■ **Your instructions**
Keep the images out and copy every entry below exactly.

Information given Block Start

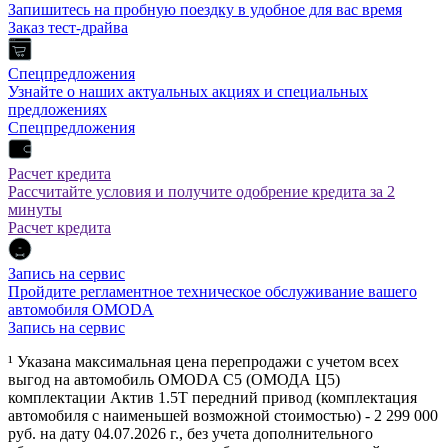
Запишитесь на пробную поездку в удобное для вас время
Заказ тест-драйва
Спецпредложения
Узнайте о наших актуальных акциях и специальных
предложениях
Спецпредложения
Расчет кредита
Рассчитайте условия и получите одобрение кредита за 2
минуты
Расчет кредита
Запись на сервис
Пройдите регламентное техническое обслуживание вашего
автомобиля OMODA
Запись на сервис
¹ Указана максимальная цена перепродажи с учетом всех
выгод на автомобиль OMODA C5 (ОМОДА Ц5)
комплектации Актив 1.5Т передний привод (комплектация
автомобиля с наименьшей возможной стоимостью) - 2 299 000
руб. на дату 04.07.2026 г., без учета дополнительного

Information given Block End

■ **Your response**
Запишитесь на пробную поездку в удобное для вас время
Заказ тест-драйва
Спецпредложения
Узнайте о наших актуальных акциях и специальных
предложениях
Спецпредложения
Расчет кредита
Рассчитайте условия и получите одобрение кредита за 2
минуты
Расчет кредита
Запись на сервис
Пройдите регламентное техническое обслуживание вашего
автомобиля OMODA
Запись на сервис
¹ Указана максимальная цена перепродажи с учетом всех
выгод на автомобиль OMODA C5 (ОМОДА Ц5)
комплектации Актив 1.5Т передний привод (комплектация
автомобиля с наименьшей возможной стоимостью) - 2 299 000
руб. на дату 04.07.2026 г., без учета дополнительного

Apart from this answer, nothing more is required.